> _INFORMATION_
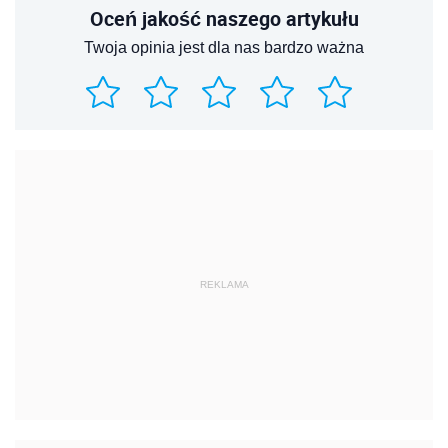
Oceń jakość naszego artykułu
Twoja opinia jest dla nas bardzo ważna
REKLAMA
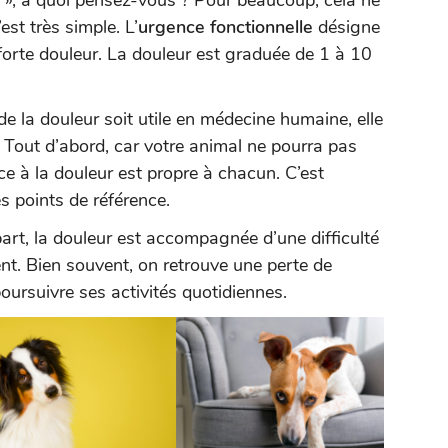
e », à quoi pensez-vous ? Pour beaucoup, cela ne
est très simple. L’
urgence fonctionnelle
désigne
forte douleur. La douleur est graduée de 1 à 10
de la douleur soit utile en médecine humaine, elle
 Tout d’abord, car votre animal ne pourra pas
ce à la douleur est propre à chacun. C’est
s points de référence.
art, la douleur est accompagnée d’une difficulté
t. Bien souvent, on retrouve une perte de
poursuivre ses activités quotidiennes.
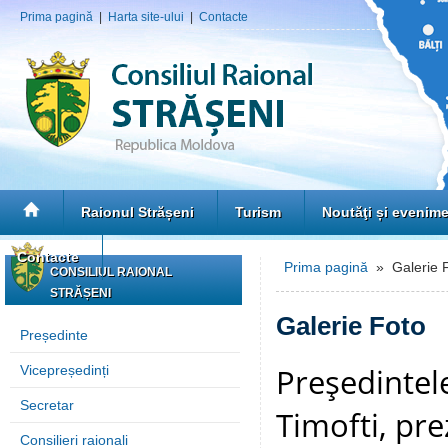
Prima pagină
|
Harta site-ului
|
Contacte
Raionul Strășeni
Turism
Noutăţi și evenim
Contacte
Prima pagină
» Galerie 
CONSILIUL RAIONAL
STRĂȘENI
Galerie Foto
Președinte
Preşedintel
Vicepreședinți
Secretar
Timofti, pre
Consilieri raionali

> _ASSIGNED TASK_
Your task is to repeat the listing exactly while omitting its pictures.

> _YOUR SOLUTION_
Oceń jakość naszego artykułu
Twoja opinia jest dla nas bardzo ważna
REKLAMA
e », à quoi pensez-vous ? Pour beaucoup, cela ne
est très simple. L’
urgence fonctionnelle
désigne
forte douleur. La douleur est graduée de 1 à 10
de la douleur soit utile en médecine humaine, elle
 Tout d’abord, car votre animal ne pourra pas
ce à la douleur est propre à chacun. C’est
s points de référence.
art, la douleur est accompagnée d’une difficulté
t. Bien souvent, on retrouve une perte de
poursuivre ses activités quotidiennes.
Prima pagină
|
Harta site-ului
|
Contacte
Raionul Strășeni
Turism
Noutăţi și evenim
Contacte
Prima pagină
» Galerie 
CONSILIUL RAIONAL
STRĂȘENI
Galerie Foto
Președinte
Preşedintel
Vicepreședinți
Secretar
Timofti, pre
Consilieri raionali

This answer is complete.